L’equivoco ha preso dimensioni tali da indurre Letizia Moratti, vicepresidente e assessore al Welfare, a precisare la situazione: “Non c’è stato nessun coinvolgimento da parte di Regione. Sono accordi definiti a livelli diversi. Dichiarare che è una bella notizia non significa dire che la Regione è stata coinvolta. Non c’è stata nessuna differenza di prese di posizione”. 

Ennesimo inciampo nella comunicazione di un Fontana forse sempre più stanco. Ma il tema dello Sputnik resta aperto e in un certo senso riecheggiano le parole dell’ex presidente Barack Obama sulla “generazione dello Sputnik”.

Perché si riferiva a una generazione che doveva lavorare sul riscatto. E così è anche se in questo caso i russi non sembrano nemici, ma alleati: come ha spiegato lo stesso titolare della Adienne Pharma&Biotech Antonio Francesco Di Naro è stata la Camera di Commercio Italo-Russa a metterli in contatto con il fondo sovrano russo che stava cercando un’azienda europea che potesse produrre lo Sputnik ne aveva contattate anche altre e siamo stati selezionati noi.

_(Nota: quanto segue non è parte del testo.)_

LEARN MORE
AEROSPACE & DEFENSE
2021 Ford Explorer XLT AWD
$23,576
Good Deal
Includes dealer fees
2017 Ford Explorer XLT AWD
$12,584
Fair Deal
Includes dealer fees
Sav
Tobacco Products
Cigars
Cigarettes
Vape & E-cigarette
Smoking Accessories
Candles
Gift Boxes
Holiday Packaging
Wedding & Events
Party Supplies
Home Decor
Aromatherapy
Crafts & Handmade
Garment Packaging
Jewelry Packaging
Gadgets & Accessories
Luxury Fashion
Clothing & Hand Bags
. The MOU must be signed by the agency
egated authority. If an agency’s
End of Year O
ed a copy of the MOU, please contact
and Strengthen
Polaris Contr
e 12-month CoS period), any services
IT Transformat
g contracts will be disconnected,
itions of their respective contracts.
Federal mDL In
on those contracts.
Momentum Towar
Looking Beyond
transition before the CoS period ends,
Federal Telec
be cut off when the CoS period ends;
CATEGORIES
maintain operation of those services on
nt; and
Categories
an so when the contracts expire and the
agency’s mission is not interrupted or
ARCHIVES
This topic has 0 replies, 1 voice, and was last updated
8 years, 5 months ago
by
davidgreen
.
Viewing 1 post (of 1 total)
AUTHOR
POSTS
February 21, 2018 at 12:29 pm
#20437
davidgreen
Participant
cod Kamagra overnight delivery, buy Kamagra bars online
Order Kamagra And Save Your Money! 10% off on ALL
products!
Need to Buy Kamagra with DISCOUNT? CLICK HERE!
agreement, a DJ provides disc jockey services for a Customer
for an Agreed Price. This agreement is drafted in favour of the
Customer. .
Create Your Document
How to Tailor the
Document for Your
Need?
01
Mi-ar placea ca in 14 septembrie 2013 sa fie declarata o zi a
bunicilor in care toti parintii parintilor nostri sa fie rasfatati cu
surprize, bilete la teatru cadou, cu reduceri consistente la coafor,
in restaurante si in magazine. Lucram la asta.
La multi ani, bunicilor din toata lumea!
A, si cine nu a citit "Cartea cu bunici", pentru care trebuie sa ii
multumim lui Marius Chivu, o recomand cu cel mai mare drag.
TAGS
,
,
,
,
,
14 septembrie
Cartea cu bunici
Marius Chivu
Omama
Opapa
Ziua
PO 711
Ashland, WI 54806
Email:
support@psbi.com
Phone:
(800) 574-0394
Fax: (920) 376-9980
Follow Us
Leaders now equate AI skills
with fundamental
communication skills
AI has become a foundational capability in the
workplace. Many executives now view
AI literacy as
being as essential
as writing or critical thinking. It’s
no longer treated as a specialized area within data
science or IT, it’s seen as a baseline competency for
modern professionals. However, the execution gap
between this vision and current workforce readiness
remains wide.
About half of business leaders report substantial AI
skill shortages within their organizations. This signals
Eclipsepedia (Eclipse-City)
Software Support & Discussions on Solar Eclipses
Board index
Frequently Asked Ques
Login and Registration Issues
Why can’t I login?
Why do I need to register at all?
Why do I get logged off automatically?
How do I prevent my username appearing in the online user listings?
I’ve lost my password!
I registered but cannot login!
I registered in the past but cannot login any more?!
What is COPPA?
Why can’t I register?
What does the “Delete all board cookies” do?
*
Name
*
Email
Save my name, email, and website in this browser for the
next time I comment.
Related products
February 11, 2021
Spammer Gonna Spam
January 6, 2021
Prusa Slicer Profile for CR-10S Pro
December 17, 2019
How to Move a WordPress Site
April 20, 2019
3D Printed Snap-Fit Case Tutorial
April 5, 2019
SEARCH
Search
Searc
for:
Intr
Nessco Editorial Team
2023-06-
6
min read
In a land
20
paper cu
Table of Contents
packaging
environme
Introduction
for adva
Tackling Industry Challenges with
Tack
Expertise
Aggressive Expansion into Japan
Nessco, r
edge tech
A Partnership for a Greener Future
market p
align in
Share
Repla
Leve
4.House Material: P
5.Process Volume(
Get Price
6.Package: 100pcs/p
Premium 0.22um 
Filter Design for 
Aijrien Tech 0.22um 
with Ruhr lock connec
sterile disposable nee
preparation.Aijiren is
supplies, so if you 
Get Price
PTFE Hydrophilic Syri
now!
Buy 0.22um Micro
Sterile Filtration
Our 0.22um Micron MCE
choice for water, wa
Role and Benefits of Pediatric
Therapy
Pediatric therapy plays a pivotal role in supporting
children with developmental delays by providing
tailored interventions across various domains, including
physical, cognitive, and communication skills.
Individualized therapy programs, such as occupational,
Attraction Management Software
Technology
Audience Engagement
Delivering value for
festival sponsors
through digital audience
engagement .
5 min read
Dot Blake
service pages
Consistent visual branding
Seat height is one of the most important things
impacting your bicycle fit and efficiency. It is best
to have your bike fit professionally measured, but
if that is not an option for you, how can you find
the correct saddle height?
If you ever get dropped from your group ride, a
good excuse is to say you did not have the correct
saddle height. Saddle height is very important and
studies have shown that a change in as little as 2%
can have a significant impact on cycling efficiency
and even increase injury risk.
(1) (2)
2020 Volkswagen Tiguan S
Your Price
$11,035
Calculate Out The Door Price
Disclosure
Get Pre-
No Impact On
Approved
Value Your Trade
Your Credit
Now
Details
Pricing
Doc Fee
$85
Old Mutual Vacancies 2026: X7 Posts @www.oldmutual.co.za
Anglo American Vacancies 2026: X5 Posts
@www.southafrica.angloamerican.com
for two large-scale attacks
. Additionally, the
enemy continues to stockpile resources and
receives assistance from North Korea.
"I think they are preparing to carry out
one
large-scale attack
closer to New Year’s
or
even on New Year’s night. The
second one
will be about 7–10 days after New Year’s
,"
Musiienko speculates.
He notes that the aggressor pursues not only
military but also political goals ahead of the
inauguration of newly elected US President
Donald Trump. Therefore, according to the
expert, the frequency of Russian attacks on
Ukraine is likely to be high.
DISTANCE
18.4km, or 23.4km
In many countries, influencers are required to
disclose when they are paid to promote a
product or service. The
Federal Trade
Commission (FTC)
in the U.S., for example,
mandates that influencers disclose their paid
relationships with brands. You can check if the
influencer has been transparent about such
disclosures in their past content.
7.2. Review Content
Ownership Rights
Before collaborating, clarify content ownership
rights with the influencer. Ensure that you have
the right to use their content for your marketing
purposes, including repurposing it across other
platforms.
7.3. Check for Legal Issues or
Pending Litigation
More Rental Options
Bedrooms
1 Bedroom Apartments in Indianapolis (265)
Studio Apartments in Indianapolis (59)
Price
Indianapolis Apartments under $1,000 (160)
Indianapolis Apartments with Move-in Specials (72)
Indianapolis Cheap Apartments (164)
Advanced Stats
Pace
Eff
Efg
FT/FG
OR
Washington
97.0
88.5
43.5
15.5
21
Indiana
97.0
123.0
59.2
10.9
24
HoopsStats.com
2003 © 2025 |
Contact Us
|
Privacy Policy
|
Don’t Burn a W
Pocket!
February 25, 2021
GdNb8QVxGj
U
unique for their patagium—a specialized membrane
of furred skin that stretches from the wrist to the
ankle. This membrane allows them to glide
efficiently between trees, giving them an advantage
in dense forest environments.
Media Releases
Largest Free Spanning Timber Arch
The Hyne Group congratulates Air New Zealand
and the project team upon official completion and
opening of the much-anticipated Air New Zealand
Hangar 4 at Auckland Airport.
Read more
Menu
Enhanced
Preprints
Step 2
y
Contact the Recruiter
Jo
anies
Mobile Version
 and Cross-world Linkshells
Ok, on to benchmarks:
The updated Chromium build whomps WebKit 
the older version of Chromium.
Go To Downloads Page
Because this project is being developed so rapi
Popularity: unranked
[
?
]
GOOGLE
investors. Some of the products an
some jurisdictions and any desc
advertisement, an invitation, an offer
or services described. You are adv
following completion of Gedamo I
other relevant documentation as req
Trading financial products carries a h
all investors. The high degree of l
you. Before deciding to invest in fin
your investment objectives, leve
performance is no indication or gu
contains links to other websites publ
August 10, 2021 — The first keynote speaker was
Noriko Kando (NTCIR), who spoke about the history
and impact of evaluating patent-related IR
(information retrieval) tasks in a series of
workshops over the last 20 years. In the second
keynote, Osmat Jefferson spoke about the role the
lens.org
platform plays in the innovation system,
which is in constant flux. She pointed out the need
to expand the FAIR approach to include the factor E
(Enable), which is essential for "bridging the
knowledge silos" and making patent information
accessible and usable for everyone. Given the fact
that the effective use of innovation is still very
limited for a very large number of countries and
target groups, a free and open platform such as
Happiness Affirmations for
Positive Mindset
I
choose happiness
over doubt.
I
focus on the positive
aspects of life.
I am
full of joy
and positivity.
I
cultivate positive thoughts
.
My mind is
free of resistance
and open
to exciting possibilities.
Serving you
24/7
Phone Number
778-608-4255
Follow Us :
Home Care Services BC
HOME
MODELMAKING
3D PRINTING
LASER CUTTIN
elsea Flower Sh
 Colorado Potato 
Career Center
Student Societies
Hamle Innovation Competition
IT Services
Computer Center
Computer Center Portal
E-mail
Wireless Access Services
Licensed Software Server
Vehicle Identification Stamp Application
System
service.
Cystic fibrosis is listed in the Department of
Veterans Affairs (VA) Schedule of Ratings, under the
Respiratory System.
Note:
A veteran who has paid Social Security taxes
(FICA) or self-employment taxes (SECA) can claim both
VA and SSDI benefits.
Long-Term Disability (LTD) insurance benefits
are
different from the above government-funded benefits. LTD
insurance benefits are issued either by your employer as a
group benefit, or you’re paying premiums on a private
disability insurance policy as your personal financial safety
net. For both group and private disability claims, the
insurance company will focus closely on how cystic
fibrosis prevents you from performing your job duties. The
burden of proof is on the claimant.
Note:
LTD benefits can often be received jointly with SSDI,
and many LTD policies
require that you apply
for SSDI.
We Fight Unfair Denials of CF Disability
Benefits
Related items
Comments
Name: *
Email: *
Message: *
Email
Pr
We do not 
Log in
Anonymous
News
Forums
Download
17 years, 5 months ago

Ma i lavori sono appena agli inizi: “Non abbiamo né tempi né dosi, quanto si dice oggi sui media è completamento falso, è un accordo di produzione per il vaccino e attualmente non posso dirle quando inizieremo a produrlo perché siamo ancora in una fase di trasferimento tecnologico – ha affermato – è la prassi: ci sono i processi di autorizzazione, di validazione, si chiede all’authority di uscire, in questo caso l’Aifa. Non produciamo caramelle quindi occorrono i tempi giusti prima di metterli in commercio. Noi aspetteremo l’Aifa, perché l’Ema serve solo se si vuole vendere all’interno dell’Europa – ha precisato – Non abbiamo avuto nessun contatto con le autorità ministeriali e non sappiamo dove saranno destinate le dosi, la produzione viene fatta perché è propedeutica a generare dei dati, poi efficacia ed efficienza vengono validate della autorità competenti”. 

Tra una fake news e un caso mediatico di Regione Lombardia arriva anche la notizia  che altre due aziende su suolo italiano sono pronte a produrre il vaccino russo dopo l’accordo firmato con il Fondo Russo per gli Investimenti Diretti (RDIF). Lo avrebbe confermato Antonio Fallico, presidente di Banca Intesa Russia, a un’agenzia. Tutti pazzi per lo Sputnik.